**What is required**
Please print the whole of the listing that follows exactly.

**Dataset entries**
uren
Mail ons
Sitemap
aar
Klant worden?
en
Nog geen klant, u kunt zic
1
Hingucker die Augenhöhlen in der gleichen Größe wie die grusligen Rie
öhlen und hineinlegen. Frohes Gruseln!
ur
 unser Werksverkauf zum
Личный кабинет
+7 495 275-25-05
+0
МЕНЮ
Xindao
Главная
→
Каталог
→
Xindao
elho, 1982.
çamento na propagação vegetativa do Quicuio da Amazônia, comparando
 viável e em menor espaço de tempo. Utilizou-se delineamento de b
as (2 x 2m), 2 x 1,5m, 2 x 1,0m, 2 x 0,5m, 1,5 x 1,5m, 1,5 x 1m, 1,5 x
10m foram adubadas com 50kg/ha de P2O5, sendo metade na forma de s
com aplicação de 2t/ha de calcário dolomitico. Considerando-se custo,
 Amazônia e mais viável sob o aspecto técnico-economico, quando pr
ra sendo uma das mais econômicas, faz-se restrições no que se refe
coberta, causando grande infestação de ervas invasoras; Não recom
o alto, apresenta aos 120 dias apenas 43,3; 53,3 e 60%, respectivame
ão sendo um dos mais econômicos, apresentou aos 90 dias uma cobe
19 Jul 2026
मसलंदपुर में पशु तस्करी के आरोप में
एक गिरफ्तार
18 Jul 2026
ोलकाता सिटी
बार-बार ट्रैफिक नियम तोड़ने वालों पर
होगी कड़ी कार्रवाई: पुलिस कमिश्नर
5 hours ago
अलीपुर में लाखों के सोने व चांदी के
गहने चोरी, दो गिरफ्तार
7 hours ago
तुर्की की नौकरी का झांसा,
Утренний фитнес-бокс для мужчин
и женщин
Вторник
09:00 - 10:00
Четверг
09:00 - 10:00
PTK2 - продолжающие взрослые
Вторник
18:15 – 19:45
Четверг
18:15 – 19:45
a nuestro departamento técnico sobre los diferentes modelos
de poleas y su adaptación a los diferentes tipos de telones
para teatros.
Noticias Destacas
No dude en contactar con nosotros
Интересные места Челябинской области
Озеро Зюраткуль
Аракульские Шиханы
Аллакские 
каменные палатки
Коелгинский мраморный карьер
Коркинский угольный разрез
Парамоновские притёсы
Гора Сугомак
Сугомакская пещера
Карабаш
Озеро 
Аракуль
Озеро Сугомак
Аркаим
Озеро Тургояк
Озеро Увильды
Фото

**Exercise answer**
uren
Mail ons
Sitemap
aar
Klant worden?
en
Nog geen klant, u kunt zic
1
Hingucker die Augenhöhlen in der gleichen Größe wie die grusligen Rie
öhlen und hineinlegen. Frohes Gruseln!
ur
 unser Werksverkauf zum
Личный кабинет
+7 495 275-25-05
+0
МЕНЮ
Xindao
Главная
→
Каталог
→
Xindao
elho, 1982.
çamento na propagação vegetativa do Quicuio da Amazônia, comparando
 viável e em menor espaço de tempo. Utilizou-se delineamento de b
as (2 x 2m), 2 x 1,5m, 2 x 1,0m, 2 x 0,5m, 1,5 x 1,5m, 1,5 x 1m, 1,5 x
10m foram adubadas com 50kg/ha de P2O5, sendo metade na forma de s
com aplicação de 2t/ha de calcário dolomitico. Considerando-se custo,
 Amazônia e mais viável sob o aspecto técnico-economico, quando pr
ra sendo uma das mais econômicas, faz-se restrições no que se refe
coberta, causando grande infestação de ervas invasoras; Não recom
o alto, apresenta aos 120 dias apenas 43,3; 53,3 e 60%, respectivame
ão sendo um dos mais econômicos, apresentou aos 90 dias uma cobe
19 Jul 2026
मसलंदपुर में पशु तस्करी के आरोप में
एक गिरफ्तार
18 Jul 2026
ोलकाता सिटी
बार-बार ट्रैफिक नियम तोड़ने वालों पर
होगी कड़ी कार्रवाई: पुलिस कमिश्नर
5 hours ago
अलीपुर में लाखों के सोने व चांदी के
गहने चोरी, दो गिरफ्तार
7 hours ago
तुर्की की नौकरी का झांसा,
Утренний фитнес-бокс для мужчин
и женщин
Вторник
09:00 - 10:00
Четверг
09:00 - 10:00
PTK2 - продолжающие взрослые
Вторник
18:15 – 19:45
Четверг
18:15 – 19:45
a nuestro departamento técnico sobre los diferentes modelos
de poleas y su adaptación a los diferentes tipos de telones
para teatros.
Noticias Destacas
No dude en contactar con nosotros
Интересные места Челябинской области
Озеро Зюраткуль
Аракульские Шиханы
Аллакские 
каменные палатки
Коелгинский мраморный карьер
Коркинский угольный разрез
Парамоновские притёсы
Гора Сугомак
Сугомакская пещера
Карабаш
Озеро 
Аракуль
Озеро Сугомак
Аркаим
Озеро Тургояк
Озеро Увильды
Фото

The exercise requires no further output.